Claire Noble, a public information officer for the Eagle County Sheriff’s Office, noted there are quarterly exercises for various kinds of incidents.

Those incidents range from what assistant emergency manager Fernando Almanza called “normal-big” to “big-big.”

Almanza said while “normal-big” incidents can be catastrophic to affected individuals, they’re handled by local agencies.

The “big-big” incidents need outside support, from either other local agencies or, in extreme cases, help from state or federal agencies. That’s when the county’s emergency operations center is activated. Barron said that’s happened 119 times from 2019 through the end of January in 2023. The biggest share of those activations has been due to weather, followed by wildland fires and floods. Other incidents include search and rescue, structure fires, avalanches, and in one 2019 case, an earthquake in the lower Eagle River Valley. In that case, the operations center was opened “just to make sure everything was OK,” Barron said.

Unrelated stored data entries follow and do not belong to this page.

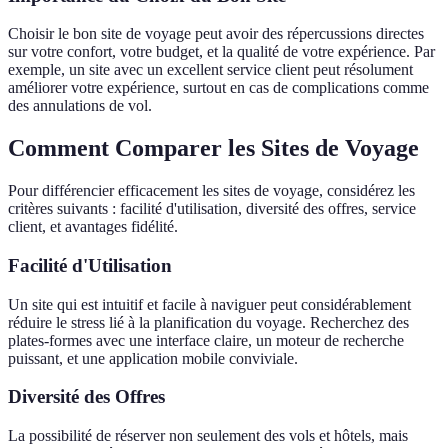
Choisir le bon site de voyage peut avoir des répercussions directes
sur votre confort, votre budget, et la qualité de votre expérience. Par
exemple, un site avec un excellent service client peut résolument
améliorer votre expérience, surtout en cas de complications comme
des annulations de vol.
Comment Comparer les Sites de Voyage
Pour différencier efficacement les sites de voyage, considérez les
critères suivants : facilité d'utilisation, diversité des offres, service
client, et avantages fidélité.
Facilité d'Utilisation
Un site qui est intuitif et facile à naviguer peut considérablement
réduire le stress lié à la planification du voyage. Recherchez des
plates-formes avec une interface claire, un moteur de recherche
puissant, et une application mobile conviviale.
Diversité des Offres
La possibilité de réserver non seulement des vols et hôtels, mais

Commissioner Jeanne McQueeney was stuck on the Roaring Fork Valley side of the county Tuesday thanks to Monday’s daylong closure of Glenwood Canyon.

Via Zoom, McQueeney thanked Barron and Almanza for their work to create usable plans from a complicated system.

“None of this happens without a high degree of trust,” McQueeney said.

Shroll agreed, noting that the emergency response system has “never been in better hands — keep up the good work.”